Cute as this is, the trick won’t work this time. The Soviet economy was never as big as the US economy. 60% of the world’s capital is in the US. “Too big to fail” doesn’t apply in this case. “Too big to get up again” is the more likely scenario.
The US economy is over-weighted to very high asset values. Everything from derivatives to stocks and physical property is valued on a range of margins which progressively upvalue assets. If those values change drastically, catastrophic damage is inevitable.
Real losses will be real losses. Even the 1% isn’t particularly immune in an economic meltdown of the sort which could be triggered by a US default. They’d just go broke a bit slower than everyone else. Money will become a lot more expensive. Existing assets will be hit, hard, and have to be sold. The higher asset values go now, the further they have to fall, and the bigger the losses for those holding those assets.
The disposable GOP
Sadly, there’s some confirmation of this theory. There are now two GOPs. The GOP rump, the old party, and the Tea Party, which is basically a bloc working for external parties. In both cases, GOP members are confined to what are basically immovable positions. They come and go, and have no effect whatsoever on the overriding agendas.

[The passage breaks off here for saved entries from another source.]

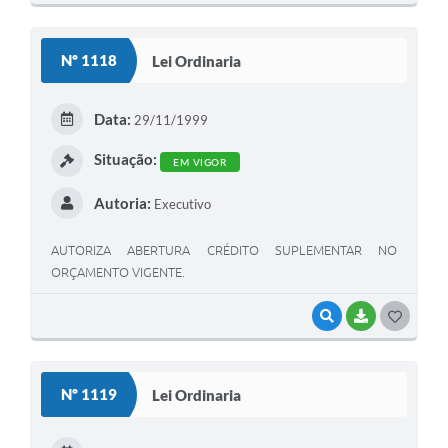
O
S
Nº 1118
Lei Ordinaria
T
E
Data:
29/11/1999
I
Situação:
EM VIGOR
Autoria:
Executivo
AUTORIZA ABERTURA CRÉDITO SUPLEMENTAR NO
ORÇAMENTO VIGENTE.
VISUALIZAR
BAIXAR
G
O
S
Nº 1119
Lei Ordinaria
T
E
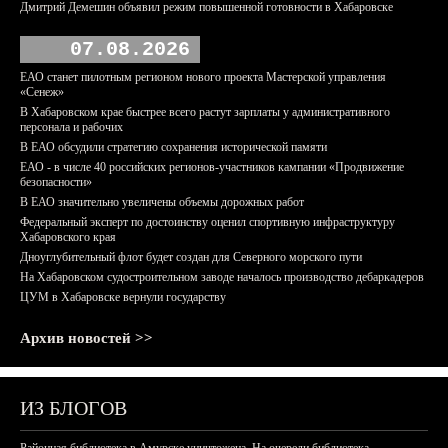
Дмитрий Демешин объявил режим повышенной готовности в Хабаровске
07.08.2026
ЕАО станет пилотным регионом нового проекта Мастерской управления
«Сенеж»
В Хабаровском крае быстрее всего растут зарплаты у административного
персонала и рабочих
В ЕАО обсудили стратегию сохранения исторической памяти
ЕАО - в числе 40 российских регионов-участников кампании «Продвижение
безопасности»
В ЕАО значительно увеличены объемы дорожных работ
Федеральный эксперт по достоинству оценил спортивную инфраструктуру
Хабаровского края
Дноуглубительный флот будет создан для Северного морского пути
На Хабаровском судостроительном заводе началось производство дебаркадеров
ЦУМ в Хабаровске вернули государству
Архив новостей >>
ИЗ БЛОГОВ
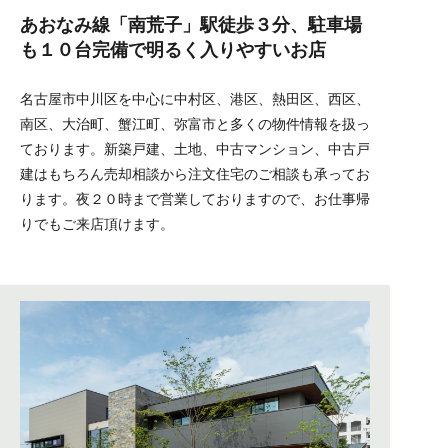
あおなみ線「南荒子」駅徒歩３分、駐車場
も１０台完備で明るく入りやすいお店
名古屋市中川区を中心に中村区、港区、熱田区、西区、
南区、大治町、蟹江町、弥富市と多くの物件情報を扱っ
ております。新築戸建、土地、中古マンション、中古戸
建はもちろん売却相談から注文住宅のご相談も承ってお
ります。夜２０時まで営業しておりますので、お仕事帰
りでもご来店頂けます。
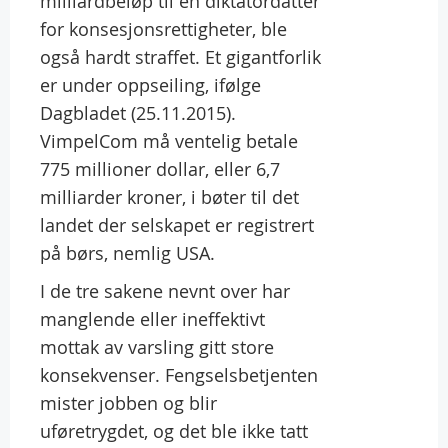
milliardbeløp til en diktatordatter
for konsesjonsrettigheter, ble
også hardt straffet. Et gigantforlik
er under oppseiling, ifølge
Dagbladet (25.11.2015).
VimpelCom må ventelig betale
775 millioner dollar, eller 6,7
milliarder kroner, i bøter til det
landet der selskapet er registrert
på børs, nemlig USA.
I de tre sakene nevnt over har
manglende eller ineffektivt
mottak av varsling gitt store
konsekvenser. Fengselsbetjenten
mister jobben og blir
uføretrygdet, og det ble ikke tatt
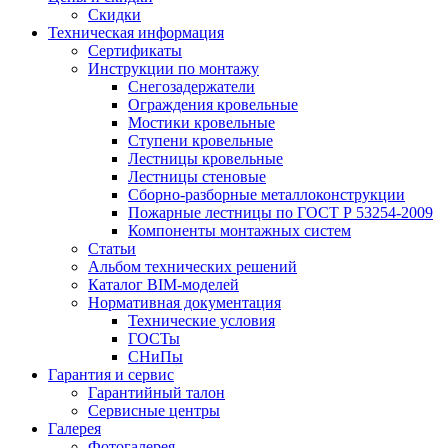
Скидки
Техническая информация
Сертификаты
Инструкции по монтажу
Снегозадержатели
Ограждения кровельные
Мостики кровельные
Ступени кровельные
Лестницы кровельные
Лестницы стеновые
Сборно-разборные металлоконструкции
Пожарные лестницы по ГОСТ Р 53254-2009
Компоненты монтажных систем
Статьи
Альбом технических решений
Каталог BIM-моделей
Нормативная документация
Технические условия
ГОСТы
СНиПы
Гарантия и сервис
Гарантийный талон
Сервисные центры
Галерея
Фотогалерея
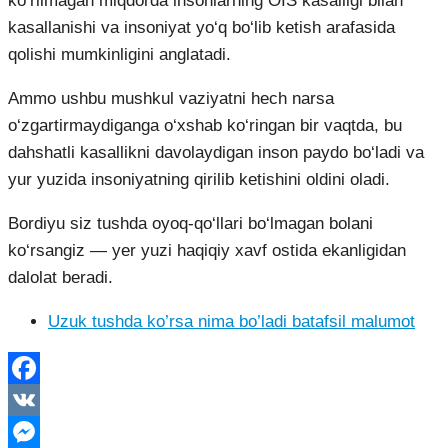
ko‘rilmagan miqdorda insonlarning OIS kasalligi bilan
kasallanishi va insoniyat yo‘q bo‘lib ketish arafasida
qolishi mumkinligini anglatadi.
Ammo ushbu mushkul vaziyatni hech narsa
o‘zgartirmaydiganga o‘xshab ko‘ringan bir vaqtda, bu
dahshatli kasallikni davolaydigan inson paydo bo‘ladi va
yur yuzida insoniyatning qirilib ketishini oldini oladi.
Bordiyu siz tushda oyoq-qo‘llari bo‘lmagan bolani
ko‘rsangiz — yer yuzi haqiqiy xavf ostida ekanligidan
dalolat beradi.
Uzuk tushda ko’rsa nima bo’ladi batafsil malumot
Facebook
VK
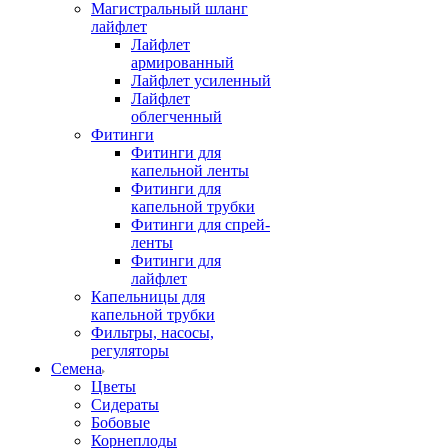
Магистральный шланг
лайфлет
Лайфлет
армированный
Лайфлет усиленный
Лайфлет
облегченный
Фитинги
Фитинги для
капельной ленты
Фитинги для
капельной трубки
Фитинги для спрей-
ленты
Фитинги для
лайфлет
Капельницы для
капельной трубки
Фильтры, насосы,
регуляторы
Семена
Цветы
Сидераты
Бобовые
Корнеплоды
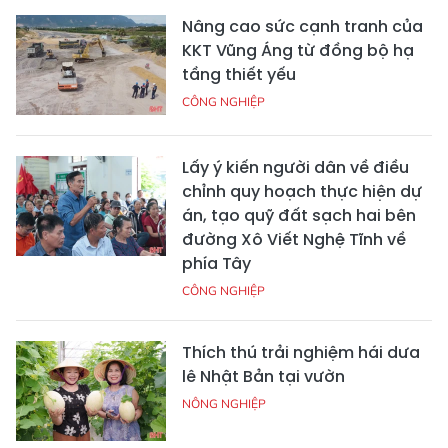
Nâng cao sức cạnh tranh của
KKT Vũng Áng từ đồng bộ hạ
tầng thiết yếu
CÔNG NGHIỆP
Lấy ý kiến người dân về điều
chỉnh quy hoạch thực hiện dự
án, tạo quỹ đất sạch hai bên
đường Xô Viết Nghệ Tĩnh về
phía Tây
CÔNG NGHIỆP
Thích thú trải nghiệm hái dưa
lê Nhật Bản tại vườn
NÔNG NGHIỆP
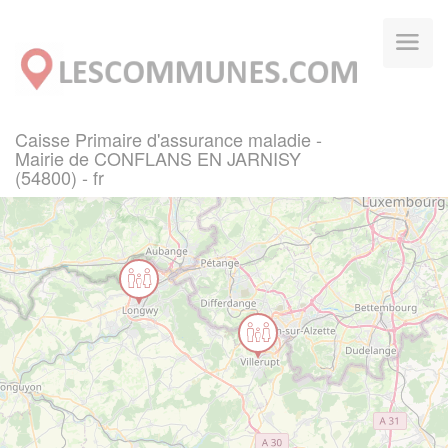
Panneau de gestion des cookies
Caisse Primaire d'assurance maladie -
Mairie de CONFLANS EN JARNISY
(54800) - fr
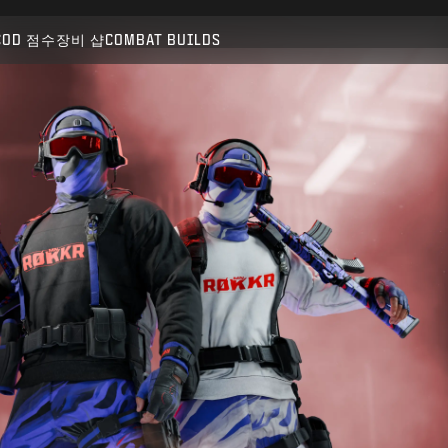
호환 가능:
BO6
WZ
COD 점수
장비 샵
COMBAT BUILDS
제출
구매 확인
취소
Activision은 이 게임 내 콘텐츠를 언제든 업데이트, 교체,
제거할 수 있습니다.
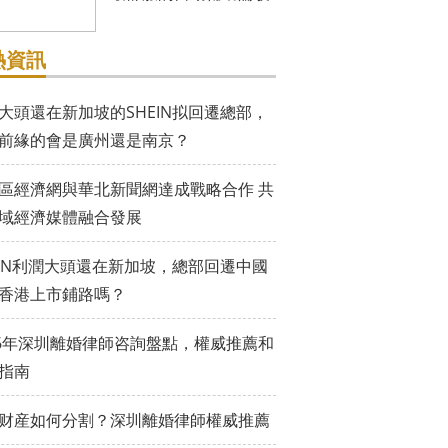
熱資訊
大頭還在新加坡的SHEIN拟回遷總部，
前緣的會是廣州還是南京？
區經濟網與華北新聞網達成戰略合作 共
域經濟媒體融合發展
EIN利潤大頭還在新加坡，總部回遷中國
香港上市鋪路嗎？
26年深圳離婚律師咨詢盤點，權威推薦和
指南
财産如何分割？深圳離婚律師權威推薦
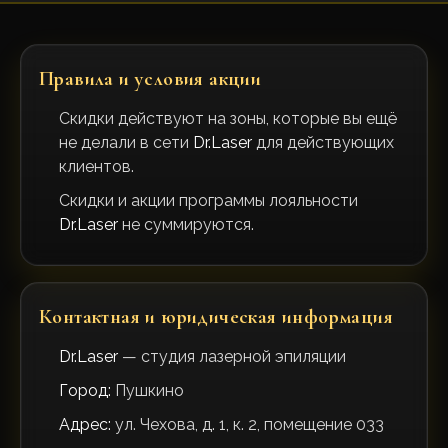
Правила и условия акции
Скидки действуют на зоны, которые вы ещё
не делали в сети
Dr.Laser
для действующих
клиентов.
Скидки и акции программы лояльности
Dr.Laser
не суммируются.
Контактная и юридическая информация
Dr.Laser
— студия лазерной эпиляции
Город:
Пушкино
Адрес:
ул. Чехова, д. 1, к. 2, помещение 033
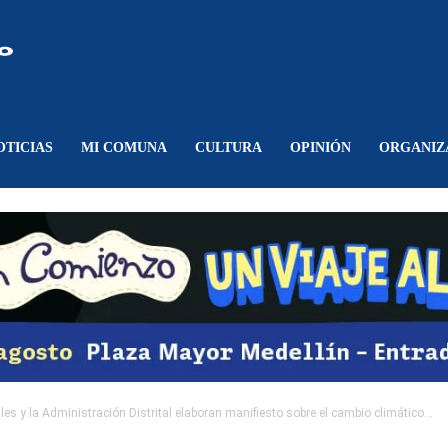
Comunicando
Belén
OTICIAS
MI COMUNA
CULTURA
OPINIÓN
ORGANIZ
es y la Administración Distrital elaboran manifiesto sobre el cambio climático...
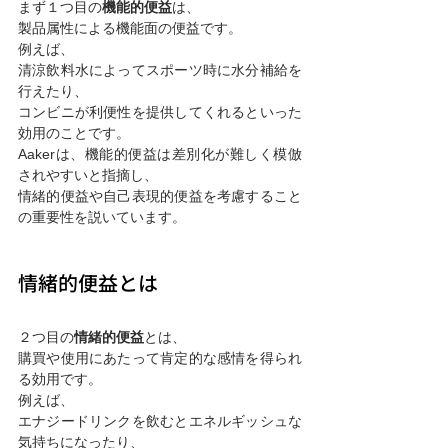
まず１つ目の
機能的便益
は、
製品属性による機能面の便益です。
例えば、
清涼飲料水によってスポーツ時に水分補給を
行えたり、
コンビニが利便性を提供してくれるといった
効用のことです。
Aakerは、機能的便益は差別化が難しく模倣
されやすいと指摘し、
情緒的便益や自己表現的便益を考慮すること
の重要性を説いています。
情緒的便益とは
２つ目の
情緒的便益
とは、
購買や使用にあたって肯定的な感情を得られ
る効用です。
例えば、
エナジードリンクを飲むとエネルギッシュな
気持ちになったり、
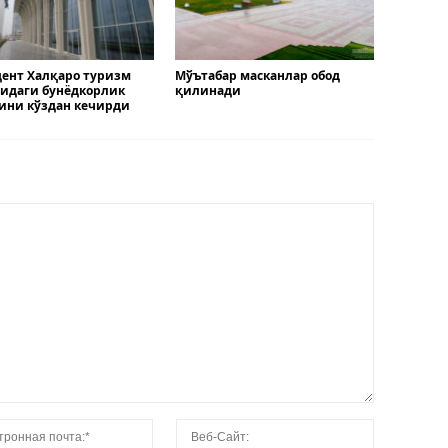
ент Халқаро туризм
Мўътабар масканлар обод
идаги бунёдкорлик
қилинади
ини кўздан кечирди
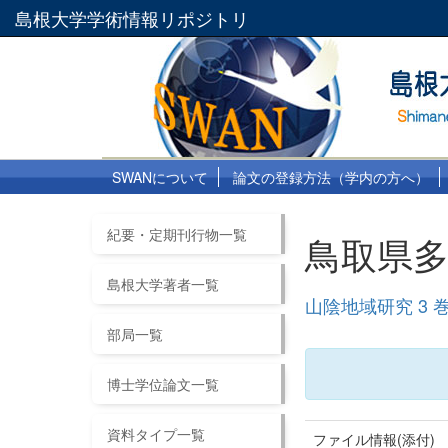
島根大学学術情報リポジトリ
SWANについて
論文の登録方法（学内の方へ）
紀要・定期刊行物一覧
鳥取県
島根大学著者一覧
山陰地域研究 3 
部局一覧
博士学位論文一覧
資料タイプ一覧
ファイル情報(添付)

They also have no real status. They’re instantly replaceable. They’re commuters between bills. They’re little guys in more ways than one. None of them, including the longtime career politicians, has any muscle or clout in terms of policy management. The Tea Party is comprised of small time backwoods nobodies, just pushing dogma into which they have no input. The old GOP has eroded into a pet shop of older guys hanging on to office.
In this era of compulsory nonentity, party members are as out of their depth in macroeconomic matters as they are in terms of actual clout. Elected members have to push the right buttons to get their feed pellets. Even the billionaires, who may be experts in their own fields, are unlikely to understand the risks to themselves and their assets in various policies. Being a billionaire is no defence at all, when your assets can become worthless overnight. They’re doing what makes sense to them, but unfortunately not watching the road ahead at all.
Note the GOP standard practices:
• Minutiae ad nauseam, always at the expense of the big picture.
• No mention of obvious risks. Cause and effect are not mentioned.
• No if/then logic: Everything is simple, based on faith, not facts.
• No strong personalities. The typical GOP “stalwart” is either a yes-man or out of the loop.
This pattern has been consistent for at least 30 years. The dumbed-down version of the GOP is basically a hick operation, getting a pat on the head and the odd dog biscuit.
The current problem is that this hillbilly hoedown is hitting the US self-destruct button on a regular basis. A fiscal meltdown will instantly trigger the Russian scenario. No winners and they Good Old Peasants go back to a-chewin’ hay for a living.
While watching this obscenity, you may want to count those 50 states. A few may have already been sold. The new owners will be people you’ve never heard of.